MR: Yes, maybe so. During an evening, week or month of performing I play a host of drum solos. To live with myself I have to constantly set up new things, and interest the members of the group. We all have to do this. The rule is not that you killed them last night, so now you know what will bring the audience to their feet. That’s not the rule for the creative musician. You should try each night to introduce something that you didn’t do the night before. It’s always a challenge, for Billy or Cecil or Calvin or whoever, to do something that wasn’t done before. The public may not be aware of that, but for us it means we’re developing ideas for new recordings, for new pieces.

I do set up a call and response thing, something to return to that’s still within the structure of the piece. Music to me isn’t merely a matter of being melodic and harmonic. When you deal with the essence of art, it has more to do with design. I f it doesn’t have some kind of design, then it doesn’t make sense to me, which is why I appreciate Monk and Bartok.

HH: Do you have any special concepts or systems for tuning the drum set?

MR: I don’t tune in fourths or thirds or things like that. Usually I say the drums should be high, medium, or low.

“…There’s always the danger, with people who play piano, percussion, or string instruments, of not creating phrases that speak out to people. You can just rattle for hours. That characteristic is not only unmusical, but unnatural as well.”

HH: Do you alter your tuning for recording?

MR: There’s a different touch and tuning to get the clarity needed in recording. In the studio everything is tight to prevent distortion. You muffle and do a lot of things in order to get that sound. The music is now subservient to the techniques of recording! But in public the atmosphere absorbs it and you can be more open with the overtones.

HH: Are hand positions and wrist action something to which you’ve devoted a lot of attention?

MR: Wasted motion. That is what was different in the (rudimental) approach to the instrument from the way we viewed it.
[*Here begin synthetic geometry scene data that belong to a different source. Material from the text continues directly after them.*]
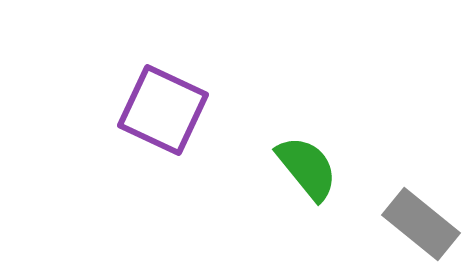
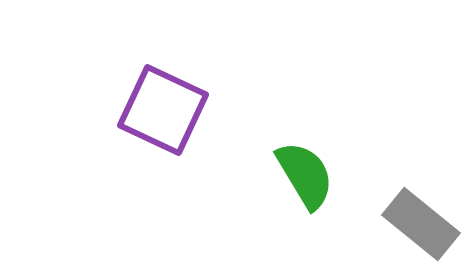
green semicircle: moved 2 px left, 7 px down; rotated 8 degrees clockwise
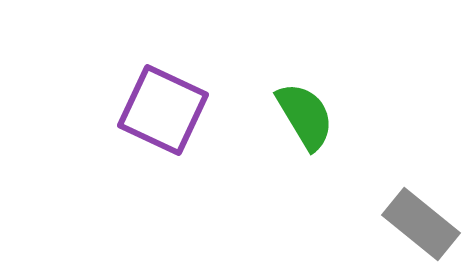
green semicircle: moved 59 px up
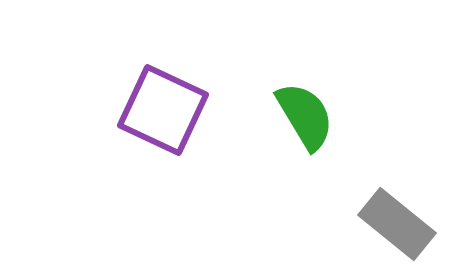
gray rectangle: moved 24 px left
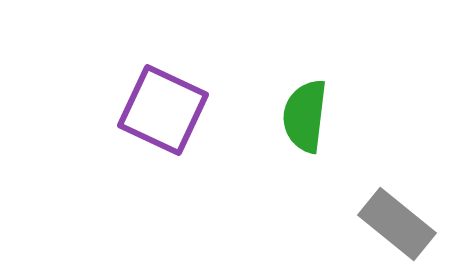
green semicircle: rotated 142 degrees counterclockwise
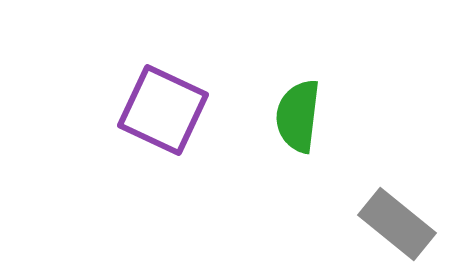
green semicircle: moved 7 px left
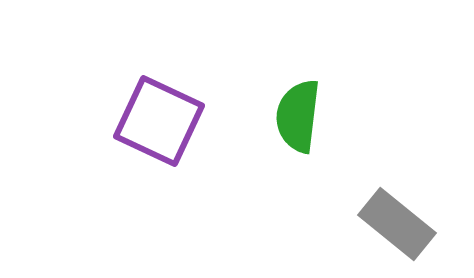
purple square: moved 4 px left, 11 px down
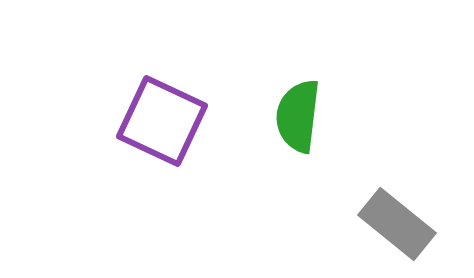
purple square: moved 3 px right
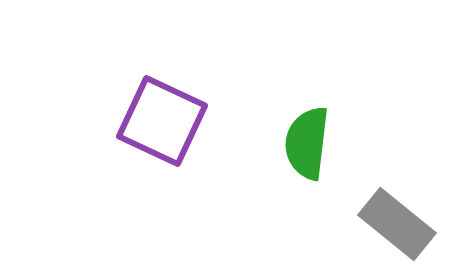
green semicircle: moved 9 px right, 27 px down
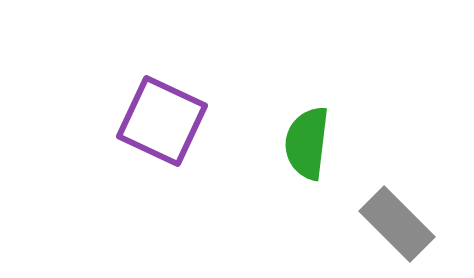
gray rectangle: rotated 6 degrees clockwise
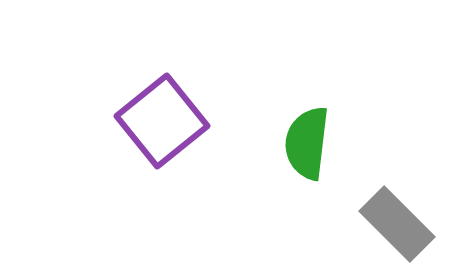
purple square: rotated 26 degrees clockwise
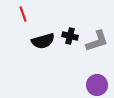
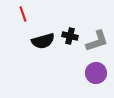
purple circle: moved 1 px left, 12 px up
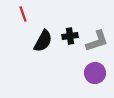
black cross: rotated 21 degrees counterclockwise
black semicircle: rotated 45 degrees counterclockwise
purple circle: moved 1 px left
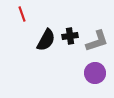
red line: moved 1 px left
black semicircle: moved 3 px right, 1 px up
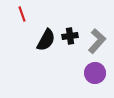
gray L-shape: rotated 30 degrees counterclockwise
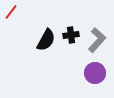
red line: moved 11 px left, 2 px up; rotated 56 degrees clockwise
black cross: moved 1 px right, 1 px up
gray L-shape: moved 1 px up
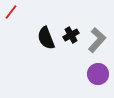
black cross: rotated 21 degrees counterclockwise
black semicircle: moved 2 px up; rotated 130 degrees clockwise
purple circle: moved 3 px right, 1 px down
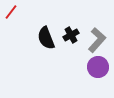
purple circle: moved 7 px up
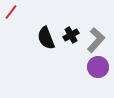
gray L-shape: moved 1 px left
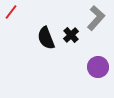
black cross: rotated 14 degrees counterclockwise
gray L-shape: moved 22 px up
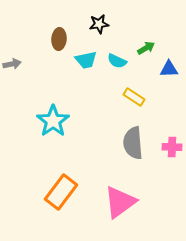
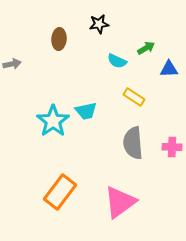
cyan trapezoid: moved 51 px down
orange rectangle: moved 1 px left
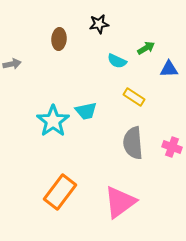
pink cross: rotated 18 degrees clockwise
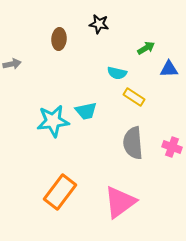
black star: rotated 18 degrees clockwise
cyan semicircle: moved 12 px down; rotated 12 degrees counterclockwise
cyan star: rotated 28 degrees clockwise
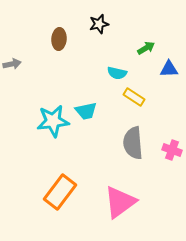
black star: rotated 24 degrees counterclockwise
pink cross: moved 3 px down
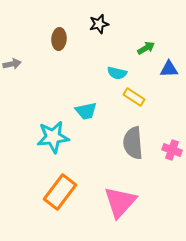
cyan star: moved 16 px down
pink triangle: rotated 12 degrees counterclockwise
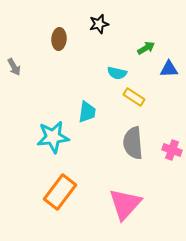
gray arrow: moved 2 px right, 3 px down; rotated 72 degrees clockwise
cyan trapezoid: moved 1 px right, 1 px down; rotated 70 degrees counterclockwise
pink triangle: moved 5 px right, 2 px down
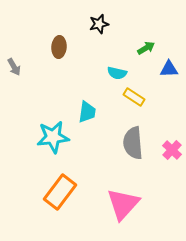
brown ellipse: moved 8 px down
pink cross: rotated 24 degrees clockwise
pink triangle: moved 2 px left
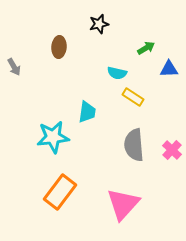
yellow rectangle: moved 1 px left
gray semicircle: moved 1 px right, 2 px down
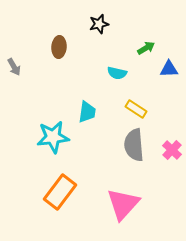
yellow rectangle: moved 3 px right, 12 px down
On 52nd Street everything was close to the instrument because you played exceptionally fast. You had to play at a certain volume, so you didn’t raise your hands high. You had to play what was acoustically best suited for small clubs.

HH: What about your brush technique? You’re constantly flipping the left hand over, creating a continuous swishing triplet sound. How did you develop this?
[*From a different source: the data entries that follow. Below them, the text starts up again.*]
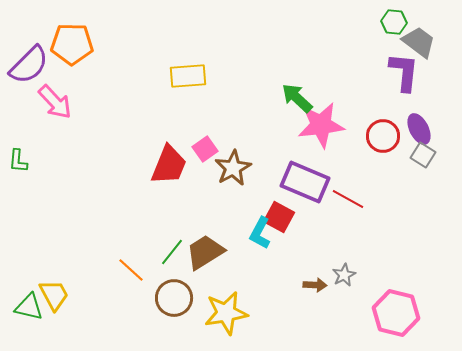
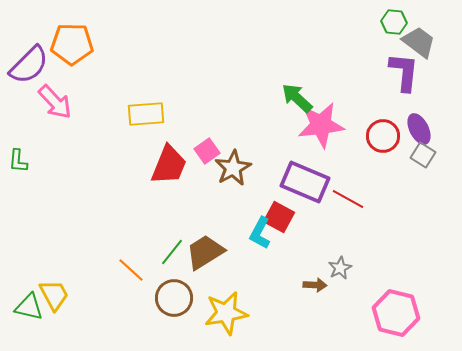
yellow rectangle: moved 42 px left, 38 px down
pink square: moved 2 px right, 2 px down
gray star: moved 4 px left, 7 px up
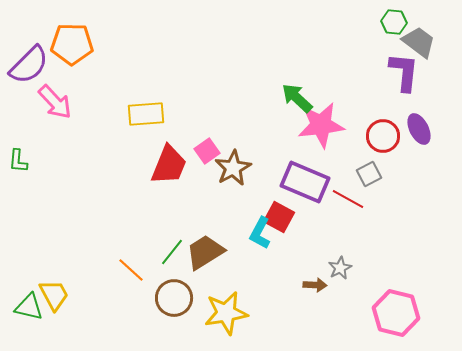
gray square: moved 54 px left, 19 px down; rotated 30 degrees clockwise
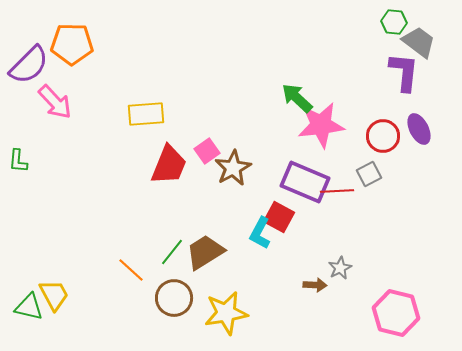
red line: moved 11 px left, 8 px up; rotated 32 degrees counterclockwise
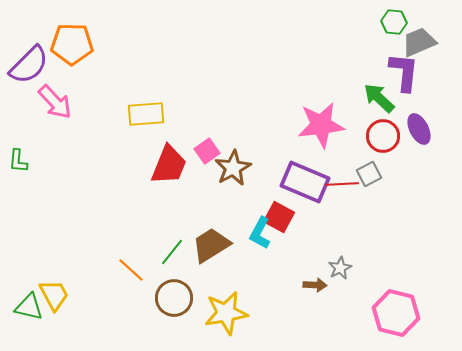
gray trapezoid: rotated 60 degrees counterclockwise
green arrow: moved 82 px right
red line: moved 5 px right, 7 px up
brown trapezoid: moved 6 px right, 7 px up
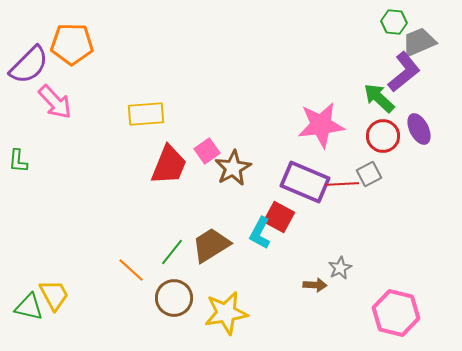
purple L-shape: rotated 45 degrees clockwise
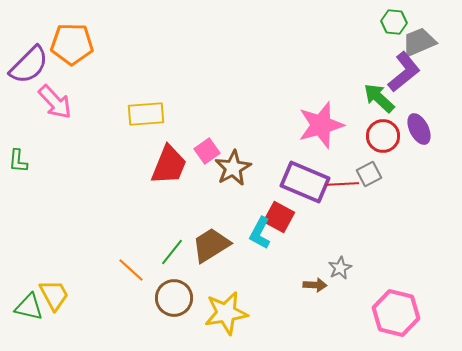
pink star: rotated 9 degrees counterclockwise
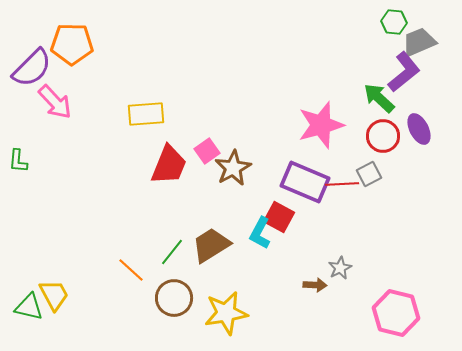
purple semicircle: moved 3 px right, 3 px down
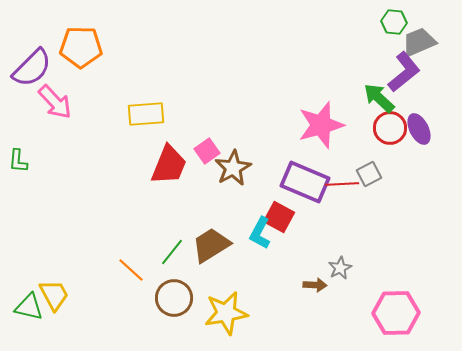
orange pentagon: moved 9 px right, 3 px down
red circle: moved 7 px right, 8 px up
pink hexagon: rotated 15 degrees counterclockwise
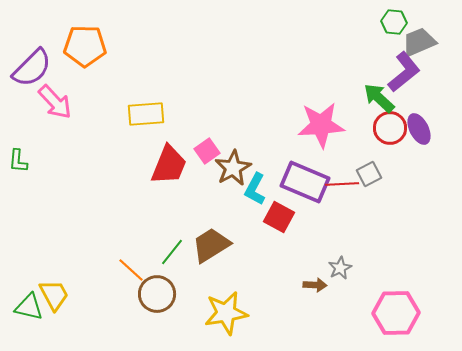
orange pentagon: moved 4 px right, 1 px up
pink star: rotated 12 degrees clockwise
cyan L-shape: moved 5 px left, 44 px up
brown circle: moved 17 px left, 4 px up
MR: I learned the law of playing brushes from O’Neil Spencer and Big Sid Catlett. The brush is really not supposed to leave the drum. You’re supposed to create a sweeping effect to get the accents without picking the brush up off the drum.
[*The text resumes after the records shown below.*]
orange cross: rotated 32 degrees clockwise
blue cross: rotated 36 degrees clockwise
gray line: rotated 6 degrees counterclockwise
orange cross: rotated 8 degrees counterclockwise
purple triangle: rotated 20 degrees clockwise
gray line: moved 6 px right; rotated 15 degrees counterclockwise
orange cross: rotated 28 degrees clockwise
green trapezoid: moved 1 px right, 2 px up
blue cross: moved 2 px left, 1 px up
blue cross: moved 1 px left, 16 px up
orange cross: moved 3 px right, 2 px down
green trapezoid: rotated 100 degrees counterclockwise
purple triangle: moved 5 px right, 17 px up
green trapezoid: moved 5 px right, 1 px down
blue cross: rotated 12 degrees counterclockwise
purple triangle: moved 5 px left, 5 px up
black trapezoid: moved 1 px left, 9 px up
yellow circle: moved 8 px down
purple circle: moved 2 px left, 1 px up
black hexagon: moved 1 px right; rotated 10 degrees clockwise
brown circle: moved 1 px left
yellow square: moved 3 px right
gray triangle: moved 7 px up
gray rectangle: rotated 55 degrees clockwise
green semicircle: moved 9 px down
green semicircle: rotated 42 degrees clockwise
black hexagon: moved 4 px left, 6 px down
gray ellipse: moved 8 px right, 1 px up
HH: What are the components of your present drum set?

MR: I’m using a 14×22 bass drum, two tom-toms mounted, 8×12 and 9×13, 16×16 floor, and a 6 1/2 xl4 metal snare drum. For hi-hats, I’m using a 14″ band cymbal on the bottom and a medium 13″ hi-hat top cymbal. The reason for that is a law of physics. The sound is pushed up and out. If you have two cymbals the same size the sound goes out on the side. Incidentally, the first one I saw do this was Kenny Clarke. For ride cymbals I use a 19″ pang cymbal, 17″ and 18″ medium cymbals. The 17″ gives a roaring sound, while the 18″ gives me a tight sound because it’s heavier.

HH: In 1961 you said, “I will never again play anything that does not have social significance.” Today, as you return to full-time performing, how do you feel about that statement?

MR: Well, I’m still at the same place, and I’ll tell you why.

There are those who think that art is for the sake of art, but actually it never is. Art is a powerful weapon that society, or the powers that be, use to control or direct the way people think. Culture is used to perpetuate the status quo of a society.

During the late fifties and sixties, poets and writers were engaged in dealing with our society, and issues like the civil rights movement or the Vietnamese war. When the seventies came, college students were turned away from that. The artist, in music especially, was used to make everyone dance. In came disco and the hard rock things to drive the poets and thinkers on campuses away from looking at society. Instead, they dance and party. The poets from the sixties aren’t writing the kinds of things they were then.

Even though I’m involved in music for the sake of entertainment, I always hope to offer some kind of enlightenment.